Interior certified and accredited more than 98 percent of its systems in fiscal 2005 to comply with the Federal Information Security Management Act. During the year, Interior also made progress in consolidating 13 networks into a single departmental enterprise services network, with strong network perimeter security controls. The three remaining bureau networks are undergoing consolidation now, she said in a letter to OMB director Joshua Bolten last month.
'While IT security is not perfect, risks and vulnerabilities still remain, and improvements need to be made, the policies and processes to address those risks are adequate, improvements have been and will continue to be made, and therefore, DOI substantially complies with FISMA,' Norton said in the letter.

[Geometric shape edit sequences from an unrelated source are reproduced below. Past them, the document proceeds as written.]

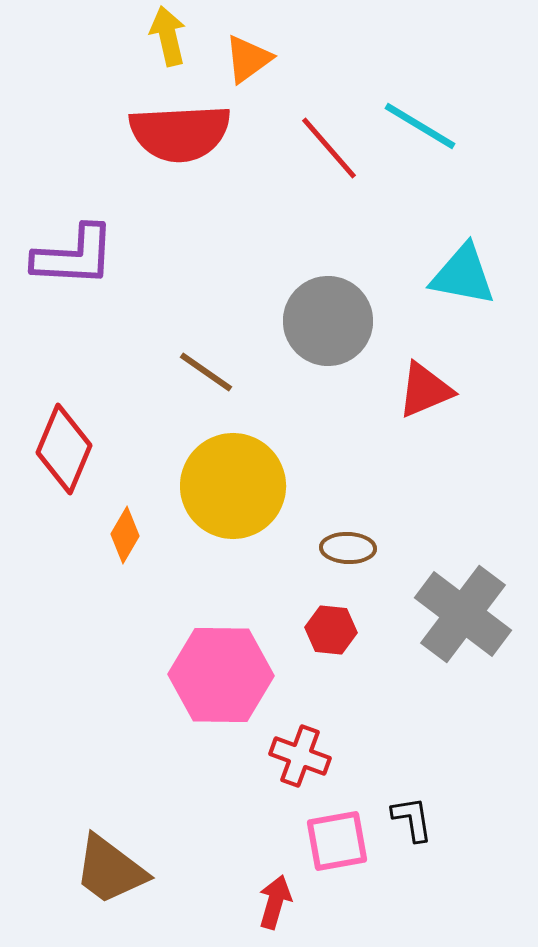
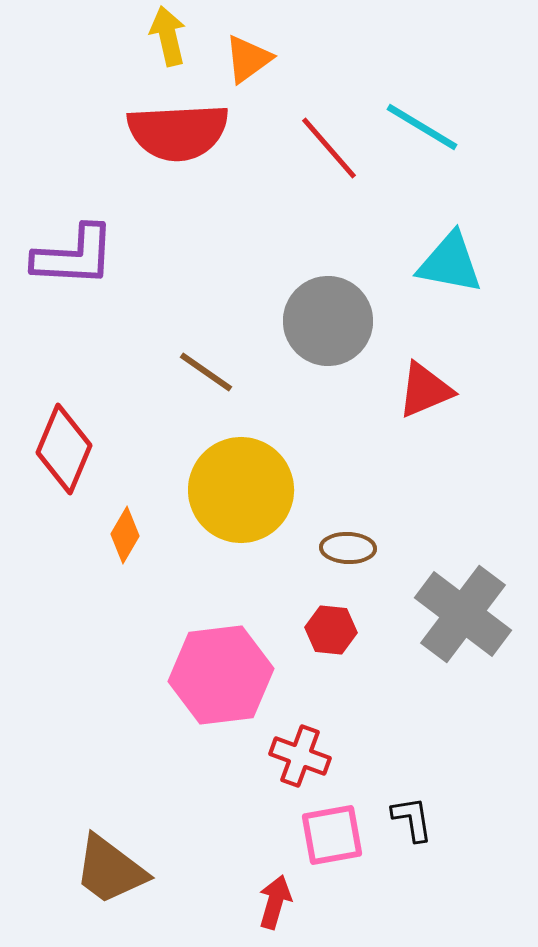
cyan line: moved 2 px right, 1 px down
red semicircle: moved 2 px left, 1 px up
cyan triangle: moved 13 px left, 12 px up
yellow circle: moved 8 px right, 4 px down
pink hexagon: rotated 8 degrees counterclockwise
pink square: moved 5 px left, 6 px up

OMB could not comment on Interior's request, an OMB spokesman said.
'We continue to work with every agency to improve security. We are currently completing our analysis for the FISMA report to be released in March,' OMB spokesman Alex Conant said.
Norton said some of the reporting criteria on risk management were ambiguous, leading to subjective judgment and individual perspectives.

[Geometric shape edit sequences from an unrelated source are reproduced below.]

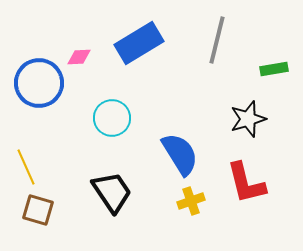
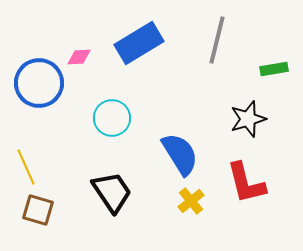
yellow cross: rotated 20 degrees counterclockwise
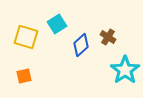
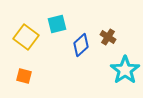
cyan square: rotated 18 degrees clockwise
yellow square: rotated 20 degrees clockwise
orange square: rotated 28 degrees clockwise
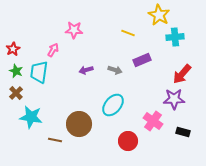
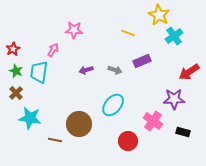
cyan cross: moved 1 px left, 1 px up; rotated 30 degrees counterclockwise
purple rectangle: moved 1 px down
red arrow: moved 7 px right, 2 px up; rotated 15 degrees clockwise
cyan star: moved 1 px left, 1 px down
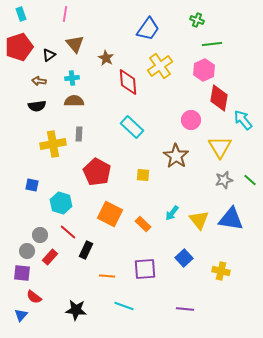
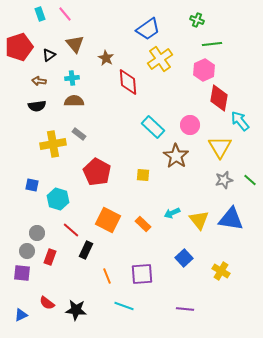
cyan rectangle at (21, 14): moved 19 px right
pink line at (65, 14): rotated 49 degrees counterclockwise
blue trapezoid at (148, 29): rotated 20 degrees clockwise
yellow cross at (160, 66): moved 7 px up
pink circle at (191, 120): moved 1 px left, 5 px down
cyan arrow at (243, 120): moved 3 px left, 1 px down
cyan rectangle at (132, 127): moved 21 px right
gray rectangle at (79, 134): rotated 56 degrees counterclockwise
cyan hexagon at (61, 203): moved 3 px left, 4 px up
cyan arrow at (172, 213): rotated 28 degrees clockwise
orange square at (110, 214): moved 2 px left, 6 px down
red line at (68, 232): moved 3 px right, 2 px up
gray circle at (40, 235): moved 3 px left, 2 px up
red rectangle at (50, 257): rotated 21 degrees counterclockwise
purple square at (145, 269): moved 3 px left, 5 px down
yellow cross at (221, 271): rotated 18 degrees clockwise
orange line at (107, 276): rotated 63 degrees clockwise
red semicircle at (34, 297): moved 13 px right, 6 px down
blue triangle at (21, 315): rotated 24 degrees clockwise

The quality of Interior's certification and accreditation process is, at a minimum, satisfactory, said Interior CIO Hord Tipton in a redacted version of his FISMA evaluation.
Tipton's office also worked under the burden of producing 4.5 million pages of documentation related to the long-running Cobell v. Norton lawsuit, which has forced Interior to cut off some of its systems from the Internet. The plaintiffs claim that Interior's IT security
is weak and that hackers can easily penetrate the Individual Indian Trust financial records.
'The CIO believes the IG's responses to several of the questions in the FY 2005 reporting template exceed the basic requirements of FISMA and do not take into account improvements made during the year in response to the testing the IG conducted,' Norton said.
Despite progress, Interior IG Earl Devaney said the department has significant weaknesses in its network security, plans for corrective actions and milestones, and certification and accreditation.
The IG's penetration testing demonstrated that Interior's network infrastructure was vulnerable to unauthorized access from internal and external threats.
'(It) allowed us to compromise some of DOI's most sensitive information,' Devaney said in the public version of his evaluation.
Devaney rated Interior's certification and accreditation program as poor. Overall, Interior lacks an effective departmentwide strategy to implement and oversee its various policies and procedures, he said.
Mary Mosquera is a reporter for Federal Computer Week.